Zhou Daxin (周大新 (Zhōu Dàxīn); born 1952), also known by his pen name Pǔdù (普度), is a Chinese novelist who was the president of Henan Literature Academy.

==Biography==
Zhou was born into a family of farming background in Dengzhou, Henan in 1952.

In 1970, after high school, Zhou joined the People's Liberation Army.

Zhou started to publish works in 1979. Zhou graduated from Xi'an Institute of Politics (西安政治学院) in 1985, then he entered Lu Xun Literary Institute.

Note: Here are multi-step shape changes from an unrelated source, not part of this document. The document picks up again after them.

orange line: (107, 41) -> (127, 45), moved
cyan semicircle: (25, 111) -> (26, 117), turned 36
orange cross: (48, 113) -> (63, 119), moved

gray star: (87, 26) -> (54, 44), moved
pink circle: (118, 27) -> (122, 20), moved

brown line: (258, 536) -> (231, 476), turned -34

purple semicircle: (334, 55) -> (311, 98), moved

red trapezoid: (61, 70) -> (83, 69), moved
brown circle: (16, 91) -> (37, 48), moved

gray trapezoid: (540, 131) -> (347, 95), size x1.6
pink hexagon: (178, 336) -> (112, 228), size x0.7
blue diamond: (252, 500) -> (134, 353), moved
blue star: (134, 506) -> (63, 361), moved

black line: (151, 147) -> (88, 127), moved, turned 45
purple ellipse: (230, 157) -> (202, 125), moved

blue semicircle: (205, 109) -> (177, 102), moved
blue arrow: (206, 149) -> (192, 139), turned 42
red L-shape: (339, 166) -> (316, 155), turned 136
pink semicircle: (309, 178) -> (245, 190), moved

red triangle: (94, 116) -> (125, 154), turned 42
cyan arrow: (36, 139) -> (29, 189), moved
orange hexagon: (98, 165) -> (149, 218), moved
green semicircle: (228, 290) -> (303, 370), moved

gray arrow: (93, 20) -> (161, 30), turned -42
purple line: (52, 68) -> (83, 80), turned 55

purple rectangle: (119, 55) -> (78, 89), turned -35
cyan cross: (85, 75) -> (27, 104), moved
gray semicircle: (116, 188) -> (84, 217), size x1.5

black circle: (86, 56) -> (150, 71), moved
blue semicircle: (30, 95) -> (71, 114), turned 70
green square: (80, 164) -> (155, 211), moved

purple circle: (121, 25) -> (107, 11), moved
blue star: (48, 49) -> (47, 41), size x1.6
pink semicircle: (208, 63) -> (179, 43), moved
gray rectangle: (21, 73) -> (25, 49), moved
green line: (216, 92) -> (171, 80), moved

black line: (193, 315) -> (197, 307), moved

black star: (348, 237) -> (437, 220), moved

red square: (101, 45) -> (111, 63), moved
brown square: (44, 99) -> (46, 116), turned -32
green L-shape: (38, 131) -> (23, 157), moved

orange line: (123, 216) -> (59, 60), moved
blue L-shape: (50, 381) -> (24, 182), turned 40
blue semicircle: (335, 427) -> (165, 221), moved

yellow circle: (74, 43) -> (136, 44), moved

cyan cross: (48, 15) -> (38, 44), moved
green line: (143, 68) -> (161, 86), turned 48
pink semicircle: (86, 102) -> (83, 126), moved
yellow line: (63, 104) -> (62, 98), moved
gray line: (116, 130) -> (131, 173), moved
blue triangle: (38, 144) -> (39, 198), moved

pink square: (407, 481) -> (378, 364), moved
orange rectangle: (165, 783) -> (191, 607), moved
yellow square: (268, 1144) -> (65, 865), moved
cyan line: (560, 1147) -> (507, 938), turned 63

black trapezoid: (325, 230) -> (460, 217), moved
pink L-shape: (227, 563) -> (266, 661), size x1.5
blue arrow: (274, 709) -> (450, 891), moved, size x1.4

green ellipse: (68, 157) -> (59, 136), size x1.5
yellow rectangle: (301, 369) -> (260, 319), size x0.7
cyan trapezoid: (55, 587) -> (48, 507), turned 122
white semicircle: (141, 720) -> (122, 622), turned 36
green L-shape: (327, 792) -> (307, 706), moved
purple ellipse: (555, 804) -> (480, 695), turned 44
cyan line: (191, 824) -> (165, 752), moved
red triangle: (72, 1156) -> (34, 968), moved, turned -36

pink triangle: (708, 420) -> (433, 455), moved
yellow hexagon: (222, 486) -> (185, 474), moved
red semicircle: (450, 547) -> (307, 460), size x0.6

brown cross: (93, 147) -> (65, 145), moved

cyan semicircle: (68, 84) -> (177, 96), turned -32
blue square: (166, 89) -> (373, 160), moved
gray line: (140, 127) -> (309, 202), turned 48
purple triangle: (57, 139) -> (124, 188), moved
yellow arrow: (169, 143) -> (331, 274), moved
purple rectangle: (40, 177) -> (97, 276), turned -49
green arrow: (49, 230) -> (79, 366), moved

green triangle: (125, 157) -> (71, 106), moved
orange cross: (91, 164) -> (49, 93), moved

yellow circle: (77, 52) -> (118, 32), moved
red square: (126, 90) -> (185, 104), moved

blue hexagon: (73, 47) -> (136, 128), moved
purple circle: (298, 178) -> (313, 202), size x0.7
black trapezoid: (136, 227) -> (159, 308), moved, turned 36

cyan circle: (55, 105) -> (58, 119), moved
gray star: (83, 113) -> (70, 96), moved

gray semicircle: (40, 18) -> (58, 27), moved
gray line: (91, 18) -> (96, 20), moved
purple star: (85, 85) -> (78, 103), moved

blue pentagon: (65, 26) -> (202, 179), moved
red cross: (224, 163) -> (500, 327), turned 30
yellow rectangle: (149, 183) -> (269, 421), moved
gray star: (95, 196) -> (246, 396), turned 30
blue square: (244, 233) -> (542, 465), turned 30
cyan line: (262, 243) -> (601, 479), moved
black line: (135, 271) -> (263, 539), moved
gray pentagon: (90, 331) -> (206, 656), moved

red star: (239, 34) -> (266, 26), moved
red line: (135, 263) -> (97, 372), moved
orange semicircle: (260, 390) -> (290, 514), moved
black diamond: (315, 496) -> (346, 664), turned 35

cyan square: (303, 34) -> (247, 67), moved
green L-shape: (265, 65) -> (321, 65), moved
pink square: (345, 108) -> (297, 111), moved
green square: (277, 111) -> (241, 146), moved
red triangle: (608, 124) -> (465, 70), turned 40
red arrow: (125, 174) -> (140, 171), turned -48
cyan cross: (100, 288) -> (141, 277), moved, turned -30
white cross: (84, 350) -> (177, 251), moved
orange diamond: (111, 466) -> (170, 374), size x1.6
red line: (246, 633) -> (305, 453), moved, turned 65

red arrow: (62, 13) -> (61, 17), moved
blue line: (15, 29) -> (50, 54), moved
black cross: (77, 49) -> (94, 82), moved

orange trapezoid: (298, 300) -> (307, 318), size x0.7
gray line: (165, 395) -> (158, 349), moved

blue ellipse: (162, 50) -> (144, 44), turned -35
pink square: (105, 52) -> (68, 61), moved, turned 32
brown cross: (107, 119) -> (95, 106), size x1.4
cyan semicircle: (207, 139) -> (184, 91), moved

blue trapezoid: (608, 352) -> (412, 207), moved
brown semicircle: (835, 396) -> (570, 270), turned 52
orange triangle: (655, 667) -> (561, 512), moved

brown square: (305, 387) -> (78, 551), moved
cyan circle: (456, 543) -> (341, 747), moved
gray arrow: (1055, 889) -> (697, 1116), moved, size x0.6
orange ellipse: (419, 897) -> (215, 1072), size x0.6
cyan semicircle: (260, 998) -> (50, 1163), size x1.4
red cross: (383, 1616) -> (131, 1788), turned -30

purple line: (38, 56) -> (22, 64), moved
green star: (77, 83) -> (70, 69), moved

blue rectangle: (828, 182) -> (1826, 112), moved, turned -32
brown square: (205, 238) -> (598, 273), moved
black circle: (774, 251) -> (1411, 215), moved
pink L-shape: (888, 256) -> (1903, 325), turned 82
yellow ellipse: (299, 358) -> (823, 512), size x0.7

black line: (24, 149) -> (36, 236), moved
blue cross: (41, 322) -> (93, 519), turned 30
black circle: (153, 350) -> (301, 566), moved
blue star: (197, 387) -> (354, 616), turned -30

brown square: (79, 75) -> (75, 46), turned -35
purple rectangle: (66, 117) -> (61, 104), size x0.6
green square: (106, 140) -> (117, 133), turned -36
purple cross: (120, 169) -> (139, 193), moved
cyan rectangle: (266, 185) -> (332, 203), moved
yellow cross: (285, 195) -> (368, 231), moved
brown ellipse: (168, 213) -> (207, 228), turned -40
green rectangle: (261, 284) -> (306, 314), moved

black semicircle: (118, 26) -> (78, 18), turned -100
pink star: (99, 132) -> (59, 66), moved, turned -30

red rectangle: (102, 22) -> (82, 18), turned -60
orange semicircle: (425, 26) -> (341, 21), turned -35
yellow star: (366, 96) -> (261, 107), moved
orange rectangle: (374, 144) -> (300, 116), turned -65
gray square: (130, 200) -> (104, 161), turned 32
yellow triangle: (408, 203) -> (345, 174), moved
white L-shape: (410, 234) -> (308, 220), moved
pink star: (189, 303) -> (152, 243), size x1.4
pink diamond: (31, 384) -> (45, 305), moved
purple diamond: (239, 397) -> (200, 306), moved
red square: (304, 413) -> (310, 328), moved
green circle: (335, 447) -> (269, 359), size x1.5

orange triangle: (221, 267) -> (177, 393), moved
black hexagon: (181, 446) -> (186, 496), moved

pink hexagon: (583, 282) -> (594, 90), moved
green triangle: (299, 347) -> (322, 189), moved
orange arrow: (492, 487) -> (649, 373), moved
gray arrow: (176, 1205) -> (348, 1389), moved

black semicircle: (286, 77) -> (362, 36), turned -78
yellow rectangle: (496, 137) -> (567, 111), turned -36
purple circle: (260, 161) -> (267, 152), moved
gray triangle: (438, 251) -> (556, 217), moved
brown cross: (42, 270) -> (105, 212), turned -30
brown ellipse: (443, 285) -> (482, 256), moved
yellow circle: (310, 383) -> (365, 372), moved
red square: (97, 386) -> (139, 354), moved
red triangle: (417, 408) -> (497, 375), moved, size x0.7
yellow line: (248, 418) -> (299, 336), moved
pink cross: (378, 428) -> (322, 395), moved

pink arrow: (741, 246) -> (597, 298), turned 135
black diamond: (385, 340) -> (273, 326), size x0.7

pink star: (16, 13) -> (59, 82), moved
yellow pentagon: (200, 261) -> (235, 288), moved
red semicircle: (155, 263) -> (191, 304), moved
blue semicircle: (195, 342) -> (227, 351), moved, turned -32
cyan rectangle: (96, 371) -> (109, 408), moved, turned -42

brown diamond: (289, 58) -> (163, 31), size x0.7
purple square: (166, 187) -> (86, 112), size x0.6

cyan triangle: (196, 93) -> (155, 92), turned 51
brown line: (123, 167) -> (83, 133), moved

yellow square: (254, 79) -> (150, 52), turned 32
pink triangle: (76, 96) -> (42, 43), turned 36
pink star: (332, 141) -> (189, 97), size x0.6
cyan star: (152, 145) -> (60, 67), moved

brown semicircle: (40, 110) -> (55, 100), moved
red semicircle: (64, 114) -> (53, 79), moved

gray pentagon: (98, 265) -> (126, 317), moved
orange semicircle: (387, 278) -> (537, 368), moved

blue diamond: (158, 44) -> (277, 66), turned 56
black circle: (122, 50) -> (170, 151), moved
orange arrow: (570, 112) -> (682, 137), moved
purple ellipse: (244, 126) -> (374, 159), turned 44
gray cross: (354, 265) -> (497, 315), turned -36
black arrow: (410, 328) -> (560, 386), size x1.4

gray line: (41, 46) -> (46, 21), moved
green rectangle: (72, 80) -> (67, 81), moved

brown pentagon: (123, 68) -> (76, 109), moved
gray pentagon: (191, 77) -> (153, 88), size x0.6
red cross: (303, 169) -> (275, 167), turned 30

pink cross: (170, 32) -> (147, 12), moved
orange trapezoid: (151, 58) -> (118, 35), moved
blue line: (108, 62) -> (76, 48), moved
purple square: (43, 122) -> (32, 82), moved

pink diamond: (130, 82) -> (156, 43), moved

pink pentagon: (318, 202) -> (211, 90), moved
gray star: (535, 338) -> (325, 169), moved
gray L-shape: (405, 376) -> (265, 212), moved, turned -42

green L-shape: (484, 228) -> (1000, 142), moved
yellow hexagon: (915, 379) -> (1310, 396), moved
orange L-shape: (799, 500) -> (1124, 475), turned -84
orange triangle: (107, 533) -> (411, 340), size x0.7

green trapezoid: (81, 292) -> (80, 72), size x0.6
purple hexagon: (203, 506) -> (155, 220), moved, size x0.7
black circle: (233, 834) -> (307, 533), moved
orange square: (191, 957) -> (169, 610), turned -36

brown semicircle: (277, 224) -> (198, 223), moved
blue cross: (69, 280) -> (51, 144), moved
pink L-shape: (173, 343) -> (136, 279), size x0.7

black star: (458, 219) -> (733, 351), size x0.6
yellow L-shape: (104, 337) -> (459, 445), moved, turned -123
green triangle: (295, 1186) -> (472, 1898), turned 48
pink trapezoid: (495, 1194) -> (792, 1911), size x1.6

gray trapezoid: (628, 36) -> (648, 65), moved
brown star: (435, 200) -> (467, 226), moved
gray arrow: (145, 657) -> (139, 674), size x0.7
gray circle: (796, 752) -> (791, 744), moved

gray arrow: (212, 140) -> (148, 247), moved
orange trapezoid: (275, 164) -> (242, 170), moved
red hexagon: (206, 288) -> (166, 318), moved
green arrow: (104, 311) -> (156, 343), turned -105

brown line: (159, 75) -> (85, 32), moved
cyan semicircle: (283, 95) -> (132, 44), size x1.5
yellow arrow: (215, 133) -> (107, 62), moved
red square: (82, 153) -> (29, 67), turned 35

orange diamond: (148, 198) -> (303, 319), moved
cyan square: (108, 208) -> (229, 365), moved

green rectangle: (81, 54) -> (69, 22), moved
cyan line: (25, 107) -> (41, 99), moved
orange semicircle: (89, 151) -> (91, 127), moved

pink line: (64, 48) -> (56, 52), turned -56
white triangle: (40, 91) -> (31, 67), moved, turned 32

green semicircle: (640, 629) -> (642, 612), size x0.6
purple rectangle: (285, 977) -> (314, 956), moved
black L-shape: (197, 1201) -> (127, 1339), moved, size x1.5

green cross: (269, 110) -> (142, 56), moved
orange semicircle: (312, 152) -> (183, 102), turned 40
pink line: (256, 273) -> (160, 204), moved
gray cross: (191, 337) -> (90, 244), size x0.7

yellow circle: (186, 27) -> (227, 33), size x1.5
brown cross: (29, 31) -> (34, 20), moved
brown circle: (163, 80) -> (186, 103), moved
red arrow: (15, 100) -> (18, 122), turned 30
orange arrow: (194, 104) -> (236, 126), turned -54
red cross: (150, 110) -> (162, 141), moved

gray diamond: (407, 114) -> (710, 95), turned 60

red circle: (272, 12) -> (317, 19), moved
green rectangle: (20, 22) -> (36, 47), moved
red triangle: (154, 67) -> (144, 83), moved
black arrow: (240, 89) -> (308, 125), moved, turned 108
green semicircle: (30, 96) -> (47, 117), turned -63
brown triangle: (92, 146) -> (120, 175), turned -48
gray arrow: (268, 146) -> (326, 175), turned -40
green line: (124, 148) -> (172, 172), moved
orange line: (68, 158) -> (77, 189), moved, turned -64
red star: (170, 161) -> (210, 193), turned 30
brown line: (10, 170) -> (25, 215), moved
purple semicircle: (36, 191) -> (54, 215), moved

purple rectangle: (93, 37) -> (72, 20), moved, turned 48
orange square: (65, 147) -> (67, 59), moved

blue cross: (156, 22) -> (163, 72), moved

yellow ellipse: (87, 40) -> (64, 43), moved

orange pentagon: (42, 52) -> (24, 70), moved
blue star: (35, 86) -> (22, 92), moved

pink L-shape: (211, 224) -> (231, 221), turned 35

Zhou joined the China Writers Association in 1988. In 1999, Zhou became the president of Henan Literature Academy (河南文学院).

==Works==
===Novellas===
- Footsteps (向上的台阶)
- Silver Ornament (银饰)

===Long-gestating novels===
- Walking Out of the Basin (走出盆地)
- The 21 Building (21大厦)
- Legend of the War (战争传说)
- The Sons of Red Lake (湖光山色)
- Early Warning (预警)
- Fields of Joy (安魂)

===Short stories===
- The Han Chinese Girl (汉家女)
- The Golden Fields of Barley (金色的麦田)

===Drama===
- Woman Sesame Oil Maker (香魂女)

===Translated works (English)===
- After the Finale
- Fields of Joy
- Longevity Park
- The Sons of Red Lake

==Adaptations==
One of his works have been adapted for film:
- Woman Sesame Oil Maker (1992) (directed by Xie Fei)

==Awards==
- Woman Sesame Oil Maker – Berlin Film Festival Golden Bear Award (1999)
- Fengmu Literature Prize (2002)
- The Sons of Red Lake – 7th Mao Dun Literature Prize (2008)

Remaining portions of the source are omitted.